Task description. In the records that follow, find each line containing "render" and copy it.

(Data in this exercise)

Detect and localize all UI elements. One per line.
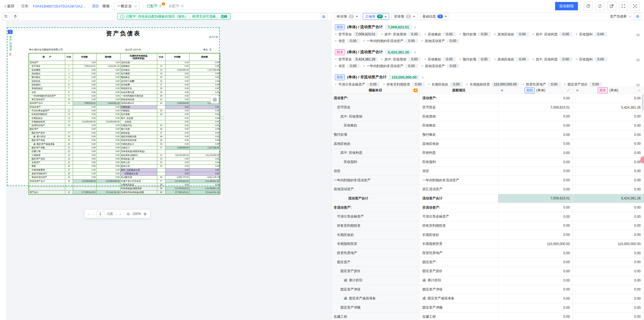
closing-value-cell[interactable]: 0.00 — [573, 212, 644, 221]
table-row[interactable]: 其中: 应收票据应收票据0.000.00 — [331, 112, 644, 121]
prev-page-button[interactable]: ‹ — [92, 212, 93, 216]
term-value[interactable]: 0.00 — [516, 32, 529, 36]
page-vertical-label[interactable]: 资产负债表 — [9, 36, 12, 51]
opening-value-cell[interactable]: 0.00 — [498, 285, 573, 294]
table-row[interactable]: 固定资产净值固定资产净值0.000.00 — [331, 285, 644, 294]
closing-value-cell[interactable]: 0.00 — [573, 258, 644, 267]
balance-sheet-page[interactable]: 1 资产负债表 会企01表 资产负债表 单位:丽水金汛股权投资有限公司 会计月:… — [7, 27, 220, 186]
table-row[interactable]: 在建工程在建工程0.000.00 — [331, 312, 644, 320]
term-value[interactable]: 0.00 — [443, 57, 456, 62]
closing-value-cell[interactable]: 0.00 — [573, 94, 644, 103]
opening-value-cell[interactable]: 0.00 — [498, 230, 573, 239]
opening-value-cell[interactable]: 0.00 — [498, 176, 573, 185]
term-value[interactable]: 0.00 — [367, 82, 380, 87]
opening-value-cell[interactable]: 7,009,623.01 — [498, 103, 573, 112]
term-value[interactable]: 0.00 — [408, 32, 421, 36]
warning-count-badge[interactable]: ! 4 — [413, 89, 418, 92]
closing-value-cell[interactable]: 0.00 — [573, 176, 644, 185]
table-row[interactable]: 投资性房地产投资性房地产0.000.00 — [331, 249, 644, 258]
closing-value-cell[interactable]: 0.00 — [573, 121, 644, 130]
closing-value-cell[interactable]: 0.00 — [573, 267, 644, 276]
table-row[interactable]: 流动资产:流动资产:0.000.00 — [331, 94, 644, 103]
term-value[interactable]: 0.00 — [450, 82, 463, 87]
opening-value-cell[interactable]: 0.00 — [498, 312, 573, 320]
ignore-link[interactable]: 忽略 — [221, 14, 227, 19]
term-value[interactable]: 0.00 — [594, 57, 607, 62]
table-row[interactable]: 应收股利应收股利0.000.00 — [331, 158, 644, 167]
closing-value-cell[interactable]: 0.00 — [573, 139, 644, 148]
append-report-button[interactable]: 追加财报 — [555, 2, 578, 10]
opening-value-cell[interactable]: 0.00 — [498, 212, 573, 221]
opening-value-cell[interactable]: 0.00 — [498, 167, 573, 176]
tab-错误项[interactable]: 错误项0 — [334, 13, 360, 20]
opening-value-cell[interactable]: 7,009,623.01 — [498, 194, 573, 203]
closing-value-cell[interactable]: 0.00 — [573, 185, 644, 194]
term-value[interactable]: 5,424,361.26 — [354, 57, 377, 62]
formula-total-value[interactable]: 5,424,361.26 — [385, 50, 412, 55]
term-value[interactable]: 0.00 — [548, 82, 561, 87]
outline-panel-button[interactable] — [2, 13, 9, 20]
table-row[interactable]: 固定资产原价固定资产原价0.000.00 — [331, 267, 644, 276]
table-row[interactable]: 固定资产固定资产:0.000.00 — [331, 258, 644, 267]
pencil-icon[interactable] — [567, 89, 570, 92]
opening-value-cell[interactable]: 0.00 — [498, 258, 573, 267]
opening-value-cell[interactable]: 0.00 — [498, 94, 573, 103]
term-value[interactable]: 0.00 — [560, 32, 572, 36]
closing-value-cell[interactable]: 0.00 — [573, 312, 644, 320]
pencil-icon[interactable] — [638, 89, 641, 92]
term-value[interactable]: 0.00 — [347, 64, 360, 68]
formula-total-value[interactable]: 7,009,623.01 — [385, 25, 412, 30]
opening-value-cell[interactable]: 0.00 — [498, 139, 573, 148]
table-row[interactable]: 长期应收款长期应收款0.000.00 — [331, 230, 644, 240]
closing-value-cell[interactable]: 0.00 — [573, 303, 644, 312]
term-value[interactable]: 0.00 — [516, 57, 529, 62]
table-row[interactable]: 其中: 应收利息应收利息0.000.00 — [331, 148, 644, 158]
refresh-button[interactable] — [595, 2, 604, 11]
opening-value-cell[interactable]: 0.00 — [498, 276, 573, 285]
term-value[interactable]: 110,000,000.00 — [492, 82, 519, 87]
closing-value-cell[interactable]: 0.00 — [573, 158, 644, 167]
ocr-recognize-button[interactable] — [631, 2, 640, 11]
eye-toggle-button[interactable] — [636, 83, 640, 87]
table-row[interactable]: 持有至到期投资持有至到期投资0.000.00 — [331, 221, 644, 231]
table-row[interactable]: 其他流动资产其它流动资产0.000.00 — [331, 185, 644, 194]
table-region-button[interactable] — [210, 95, 219, 104]
last-page-button[interactable]: » — [119, 212, 121, 216]
opening-value-cell[interactable]: 110,000,000.00 — [498, 240, 573, 248]
back-button[interactable]: ‹ 返回 — [4, 4, 14, 9]
zoom-in-button[interactable]: ⊕ — [144, 212, 147, 216]
template-select[interactable]: 一般企业 — [114, 2, 140, 10]
opening-value-cell[interactable]: 0.00 — [498, 303, 573, 312]
table-row[interactable]: 长期股权投资长期股权投资110,000,000.00110,000,000.00 — [331, 240, 644, 249]
viewer-settings-button[interactable] — [320, 13, 327, 20]
opening-value-cell[interactable]: 0.00 — [498, 221, 573, 230]
opening-value-cell[interactable]: 0.00 — [498, 112, 573, 121]
table-row[interactable]: 预付款项预付账款0.000.00 — [331, 130, 644, 140]
term-value[interactable]: 0.00 — [405, 39, 418, 43]
closing-value-cell[interactable]: 0.00 — [573, 221, 644, 230]
delete-page-button[interactable] — [9, 52, 12, 56]
zoom-out-button[interactable]: ⊖ — [127, 212, 130, 216]
opening-value-cell[interactable]: 0.00 — [498, 130, 573, 139]
panel-settings-button[interactable] — [634, 13, 641, 20]
table-row[interactable]: 减: 累计折旧减: 累计折旧0.000.00 — [331, 276, 644, 285]
term-value[interactable]: 0.00 — [447, 39, 459, 43]
formula-total-value[interactable]: 110,000,000.00 — [389, 75, 420, 80]
task-id[interactable]: F0A41B46572E47D2A2B72A2... — [33, 4, 86, 8]
scrollbar-thumb[interactable] — [642, 94, 643, 111]
closing-value-cell[interactable]: 0.00 — [573, 230, 644, 239]
pan-tool-button[interactable] — [12, 13, 19, 20]
term-value[interactable]: 0.00 — [408, 57, 421, 62]
tab-求值项[interactable]: 求值项0 — [391, 13, 418, 20]
closing-value-cell[interactable]: 5,424,361.26 — [573, 103, 644, 112]
term-value[interactable]: 0.00 — [443, 32, 456, 36]
table-row[interactable]: 固定资产净额固定资产净额0.000.00 — [331, 303, 644, 312]
opening-value-cell[interactable]: 0.00 — [498, 148, 573, 157]
table-row[interactable]: 流动资产合计流动资产合计7,009,623.015,424,361.26 — [331, 194, 644, 203]
menu-icon[interactable]: ≡ — [576, 88, 578, 92]
table-row[interactable]: 存货存货0.000.00 — [331, 167, 644, 176]
table-row[interactable]: 一年内到期的非流动资产一年内到期的非流动资产0.000.00 — [331, 176, 644, 185]
term-value[interactable]: 0.00 — [560, 57, 572, 62]
opening-value-cell[interactable]: 0.00 — [498, 158, 573, 167]
opening-value-cell[interactable]: 0.00 — [498, 294, 573, 303]
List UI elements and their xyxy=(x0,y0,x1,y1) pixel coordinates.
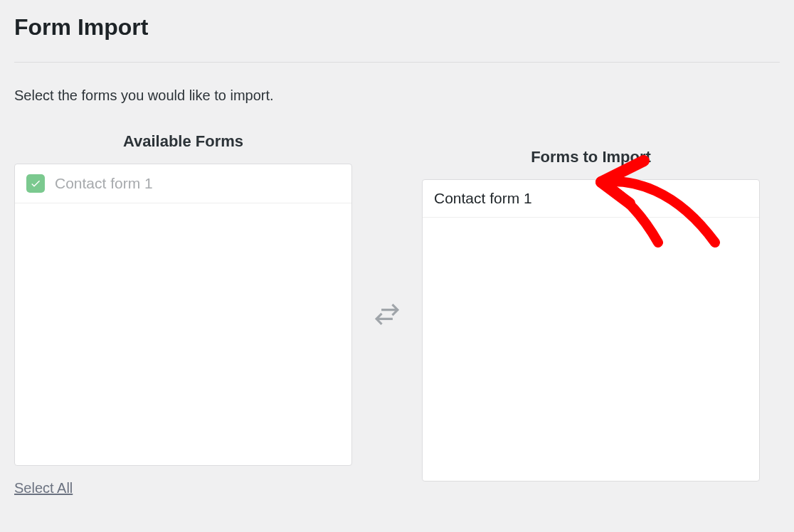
divider xyxy=(14,62,780,63)
page-title: Form Import xyxy=(14,14,780,41)
import-form-label: Contact form 1 xyxy=(434,190,532,207)
forms-to-import-list[interactable]: Contact form 1 xyxy=(422,179,760,482)
available-form-label: Contact form 1 xyxy=(55,175,153,192)
transfer-layout: Available Forms Contact form 1 Select Al… xyxy=(14,132,780,496)
select-all-link[interactable]: Select All xyxy=(14,480,73,496)
import-form-item[interactable]: Contact form 1 xyxy=(423,180,759,218)
checkbox-checked-icon[interactable] xyxy=(26,174,45,193)
forms-to-import-header: Forms to Import xyxy=(531,148,651,166)
available-forms-column: Available Forms Contact form 1 xyxy=(14,132,352,466)
available-form-item[interactable]: Contact form 1 xyxy=(15,164,351,203)
forms-to-import-column: Forms to Import Contact form 1 xyxy=(422,148,760,482)
exchange-icon xyxy=(366,301,408,328)
instruction-text: Select the forms you would like to impor… xyxy=(14,87,780,104)
available-forms-header: Available Forms xyxy=(123,132,243,151)
available-forms-list[interactable]: Contact form 1 xyxy=(14,164,352,466)
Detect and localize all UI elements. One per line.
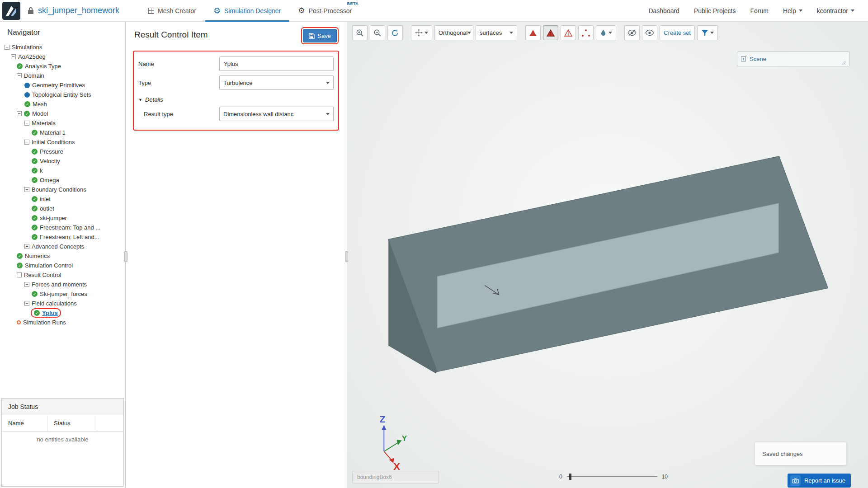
result-type-select[interactable]: Dimensionless wall distanc bbox=[219, 107, 334, 121]
paint-drop-icon bbox=[600, 29, 607, 37]
nav-link[interactable]: Public Projects bbox=[694, 7, 736, 14]
pan-mode-dropdown[interactable] bbox=[411, 25, 432, 40]
splitter-handle[interactable] bbox=[345, 251, 348, 262]
chevron-down-icon bbox=[509, 32, 513, 34]
tree-item[interactable]: Domain bbox=[0, 71, 125, 80]
zoom-in-button[interactable] bbox=[352, 25, 368, 40]
check-icon bbox=[32, 234, 38, 240]
wireframe-mode-icon bbox=[564, 28, 573, 38]
hide-selection-button[interactable] bbox=[624, 25, 640, 40]
tree-item[interactable]: Topological Entity Sets bbox=[0, 90, 125, 99]
tree-item[interactable]: Geometry Primitives bbox=[0, 80, 125, 90]
tree-item[interactable]: ski-jumper bbox=[0, 213, 125, 223]
app-logo-icon[interactable] bbox=[2, 2, 20, 20]
tree-item[interactable]: Materials bbox=[0, 118, 125, 128]
tree-item[interactable]: Result Control bbox=[0, 270, 125, 280]
user-menu[interactable]: kcontractor bbox=[817, 7, 854, 14]
tree-item-label: Freestream: Top and ... bbox=[40, 224, 100, 231]
tree-item[interactable]: Material 1 bbox=[0, 128, 125, 137]
minus-icon[interactable] bbox=[24, 121, 29, 126]
tab[interactable]: Simulation Designer bbox=[205, 0, 289, 22]
nav-link[interactable]: Dashboard bbox=[648, 7, 679, 14]
job-status-header: Name Status bbox=[2, 415, 123, 432]
gears-icon bbox=[213, 7, 221, 15]
projection-select[interactable]: Orthogonal bbox=[434, 25, 473, 40]
render-mode-solid-button[interactable] bbox=[525, 25, 541, 40]
report-issue-button[interactable]: Report an issue bbox=[788, 474, 851, 488]
clip-slider: 0 10 bbox=[559, 474, 668, 480]
name-input[interactable] bbox=[219, 56, 334, 71]
geometry-canvas: Z Y X bbox=[347, 22, 868, 488]
tree-item[interactable]: Simulation Runs bbox=[0, 318, 125, 327]
slider-track[interactable] bbox=[567, 476, 657, 477]
tree-item[interactable]: Freestream: Top and ... bbox=[0, 223, 125, 232]
tree-item[interactable]: Analysis Type bbox=[0, 61, 125, 71]
show-all-button[interactable] bbox=[642, 25, 657, 40]
tree-item[interactable]: Numerics bbox=[0, 251, 125, 261]
tree-item[interactable]: inlet bbox=[0, 194, 125, 204]
minus-icon[interactable] bbox=[11, 54, 16, 59]
tree-item[interactable]: Field calculations bbox=[0, 299, 125, 308]
tab[interactable]: Mesh Creator bbox=[139, 0, 205, 22]
tree-item[interactable]: AoA25deg bbox=[0, 52, 125, 61]
check-icon bbox=[32, 196, 38, 202]
tree-item[interactable]: k bbox=[0, 166, 125, 175]
refresh-view-button[interactable] bbox=[387, 25, 403, 40]
panel-title: Result Control Item bbox=[134, 30, 208, 40]
tree-item[interactable]: Boundary Conditions bbox=[0, 185, 125, 194]
plus-icon[interactable] bbox=[24, 244, 29, 249]
tree-item[interactable]: Simulations bbox=[0, 42, 125, 52]
slider-handle[interactable] bbox=[569, 474, 571, 480]
tree-item[interactable]: Simulation Control bbox=[0, 261, 125, 270]
viewport-3d[interactable]: Z Y X bbox=[347, 22, 868, 488]
resize-handle-icon[interactable] bbox=[841, 61, 846, 65]
minus-icon[interactable] bbox=[17, 272, 22, 277]
tree-item-label: Ski-jumper_forces bbox=[40, 291, 87, 297]
render-mode-surface-edges-button[interactable] bbox=[543, 25, 558, 40]
minus-icon[interactable] bbox=[24, 140, 29, 145]
axis-x-label: X bbox=[393, 461, 400, 472]
nav-link[interactable]: Forum bbox=[750, 7, 769, 14]
tree-item[interactable]: Advanced Concepts bbox=[0, 242, 125, 251]
minus-icon[interactable] bbox=[5, 45, 9, 50]
scene-label: Scene bbox=[750, 56, 766, 62]
tree-item[interactable]: Forces and moments bbox=[0, 280, 125, 289]
tab[interactable]: Post-Processor BETA bbox=[289, 0, 360, 22]
scene-panel[interactable]: Scene bbox=[737, 52, 850, 66]
minus-icon[interactable] bbox=[24, 187, 29, 192]
tree-item[interactable]: Omega bbox=[0, 175, 125, 185]
details-section-header[interactable]: ▼ Details bbox=[137, 92, 335, 104]
tree-item-label: Omega bbox=[40, 177, 59, 183]
tree-item[interactable]: Yplus bbox=[0, 308, 125, 318]
color-dropdown[interactable] bbox=[596, 25, 616, 40]
render-mode-points-button[interactable] bbox=[578, 25, 594, 40]
minus-icon[interactable] bbox=[24, 282, 29, 287]
job-status-panel: Job Status Name Status no entities avail… bbox=[1, 398, 124, 487]
tree-item-label: Materials bbox=[32, 120, 56, 127]
tree-item-label: Freestream: Left and... bbox=[40, 234, 99, 240]
tree-item[interactable]: Ski-jumper_forces bbox=[0, 289, 125, 299]
warn-icon bbox=[17, 320, 21, 324]
tree-item[interactable]: outlet bbox=[0, 204, 125, 213]
splitter-handle[interactable] bbox=[124, 251, 127, 262]
save-button[interactable]: Save bbox=[303, 29, 337, 42]
type-select[interactable]: Turbulence bbox=[219, 75, 334, 90]
minus-icon[interactable] bbox=[24, 301, 29, 306]
tree-item[interactable]: Freestream: Left and... bbox=[0, 232, 125, 242]
zoom-out-button[interactable] bbox=[370, 25, 385, 40]
tree-item-label: Advanced Concepts bbox=[32, 243, 84, 250]
minus-icon[interactable] bbox=[17, 111, 22, 116]
tree-item[interactable]: Model bbox=[0, 109, 125, 118]
filter-dropdown[interactable] bbox=[697, 25, 718, 40]
tree-item[interactable]: Mesh bbox=[0, 99, 125, 109]
tree-item[interactable]: Initial Conditions bbox=[0, 137, 125, 147]
app-root: ski_jumper_homework Mesh Creator Simulat… bbox=[0, 0, 868, 488]
render-mode-wireframe-button[interactable] bbox=[561, 25, 576, 40]
tree-item[interactable]: Velocity bbox=[0, 156, 125, 166]
job-status-empty: no entities available bbox=[2, 432, 123, 447]
help-menu[interactable]: Help bbox=[783, 7, 802, 14]
render-entity-select[interactable]: surfaces bbox=[476, 25, 517, 40]
create-set-button[interactable]: Create set bbox=[660, 25, 695, 40]
minus-icon[interactable] bbox=[17, 73, 22, 78]
tree-item[interactable]: Pressure bbox=[0, 147, 125, 156]
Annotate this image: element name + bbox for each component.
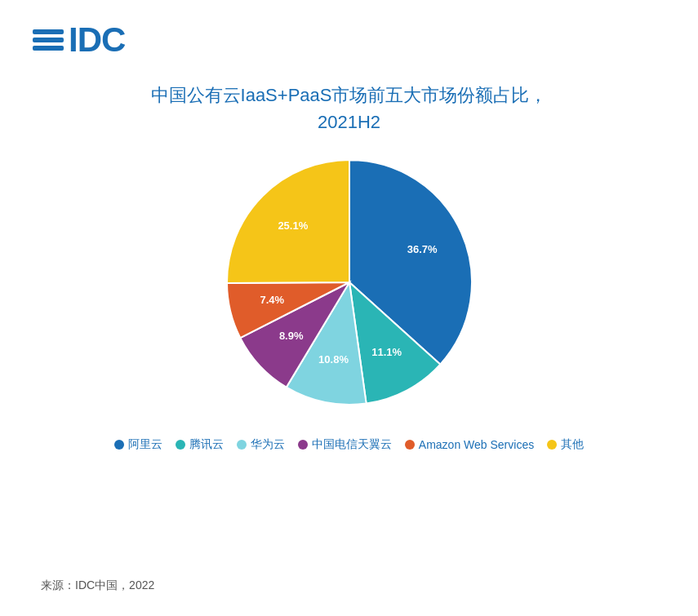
slice-label-2: 10.8% — [318, 353, 349, 366]
legend-label-2: 华为云 — [251, 437, 285, 452]
legend-label-4: Amazon Web Services — [419, 438, 534, 451]
legend-item-0: 阿里云 — [114, 437, 162, 452]
slice-label-1: 11.1% — [371, 346, 402, 358]
slice-label-4: 7.4% — [260, 294, 284, 306]
legend-dot-0 — [114, 440, 124, 450]
legend-label-5: 其他 — [561, 437, 584, 452]
legend-label-1: 腾讯云 — [189, 437, 224, 452]
legend-item-1: 腾讯云 — [176, 437, 224, 452]
slice-label-3: 8.9% — [278, 330, 303, 342]
chart-container: 36.7%11.1%10.8%8.9%7.4%25.1% — [219, 152, 480, 413]
legend-label-3: 中国电信天翼云 — [312, 437, 392, 452]
idc-logo-text: IDC — [69, 23, 125, 57]
legend-label-0: 阿里云 — [128, 437, 162, 452]
legend-dot-4 — [405, 440, 415, 450]
title-section: 中国公有云IaaS+PaaS市场前五大市场份额占比， 2021H2 — [0, 82, 698, 135]
legend-item-2: 华为云 — [237, 437, 285, 452]
source-text: 来源：IDC中国，2022 — [41, 578, 154, 593]
chart-title: 中国公有云IaaS+PaaS市场前五大市场份额占比， 2021H2 — [0, 82, 698, 135]
legend-dot-1 — [176, 440, 185, 450]
idc-logo-icon — [33, 29, 64, 51]
legend-item-4: Amazon Web Services — [405, 438, 534, 451]
legend-dot-2 — [237, 440, 247, 450]
legend-dot-5 — [547, 440, 557, 450]
legend-item-3: 中国电信天翼云 — [298, 437, 392, 452]
slice-label-0: 36.7% — [407, 243, 437, 255]
pie-chart: 36.7%11.1%10.8%8.9%7.4%25.1% — [219, 152, 480, 413]
legend-dot-3 — [298, 440, 308, 450]
legend-item-5: 其他 — [547, 437, 584, 452]
page: IDC 中国公有云IaaS+PaaS市场前五大市场份额占比， 2021H2 36… — [0, 0, 698, 616]
legend: 阿里云腾讯云华为云中国电信天翼云Amazon Web Services其他 — [43, 437, 656, 452]
header: IDC — [0, 0, 698, 57]
idc-logo: IDC — [33, 23, 125, 57]
slice-label-5: 25.1% — [278, 219, 308, 232]
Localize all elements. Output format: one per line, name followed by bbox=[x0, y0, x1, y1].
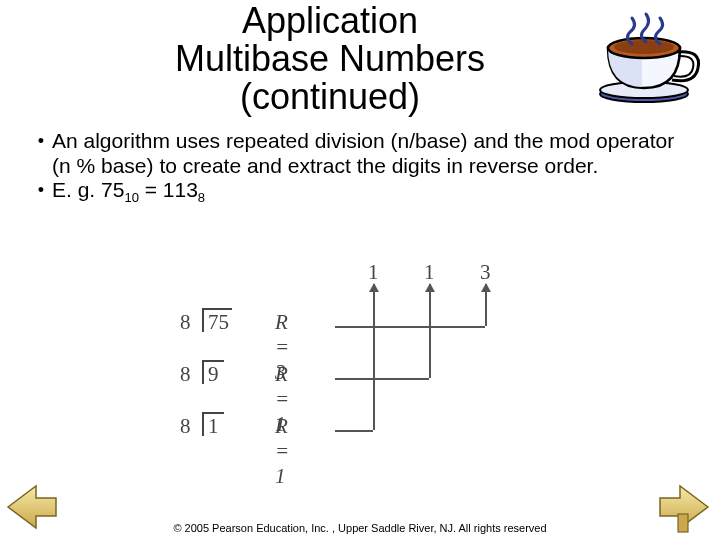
bullet-dot-icon: • bbox=[30, 129, 52, 153]
copyright-footer: © 2005 Pearson Education, Inc. , Upper S… bbox=[0, 522, 720, 534]
arrow-up-icon bbox=[429, 284, 431, 378]
teacup-icon bbox=[594, 10, 702, 105]
remainder-text: R = 1 bbox=[275, 414, 289, 489]
connector-line bbox=[335, 378, 429, 380]
bullet-text: An algorithm uses repeated division (n/b… bbox=[52, 129, 690, 177]
bullet-text: E. g. 7510 = 1138 bbox=[52, 178, 690, 206]
result-digit: 1 bbox=[424, 260, 435, 285]
connector-line bbox=[335, 326, 485, 328]
svg-marker-4 bbox=[8, 486, 56, 528]
result-digit: 3 bbox=[480, 260, 491, 285]
previous-slide-button[interactable] bbox=[2, 478, 60, 536]
division-bar-vertical bbox=[202, 360, 204, 384]
arrow-up-icon bbox=[485, 284, 487, 326]
arrow-up-icon bbox=[373, 284, 375, 430]
division-bar-vertical bbox=[202, 412, 204, 436]
result-digit: 1 bbox=[368, 260, 379, 285]
bullet-item: • E. g. 7510 = 1138 bbox=[30, 178, 690, 206]
next-slide-button[interactable] bbox=[656, 478, 714, 536]
connector-line bbox=[335, 430, 373, 432]
bullet-dot-icon: • bbox=[30, 178, 52, 202]
bullet-list: • An algorithm uses repeated division (n… bbox=[30, 129, 690, 205]
svg-rect-6 bbox=[678, 514, 688, 532]
bullet-item: • An algorithm uses repeated division (n… bbox=[30, 129, 690, 177]
division-bar-vertical bbox=[202, 308, 204, 332]
long-division-diagram: 1 1 3 8 75 R = 3 8 9 R = 1 8 1 R = 1 bbox=[180, 260, 520, 460]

(End Data in this exercise)

Your response.
render-mode-solid-button[interactable] bbox=[525, 25, 541, 40]
render-mode-surface-edges-button[interactable] bbox=[543, 25, 558, 40]
render-mode-points-button[interactable] bbox=[578, 25, 594, 40]
render-mode-wireframe-button[interactable] bbox=[561, 25, 576, 40]
render-entity-select[interactable]: surfaces bbox=[476, 25, 517, 40]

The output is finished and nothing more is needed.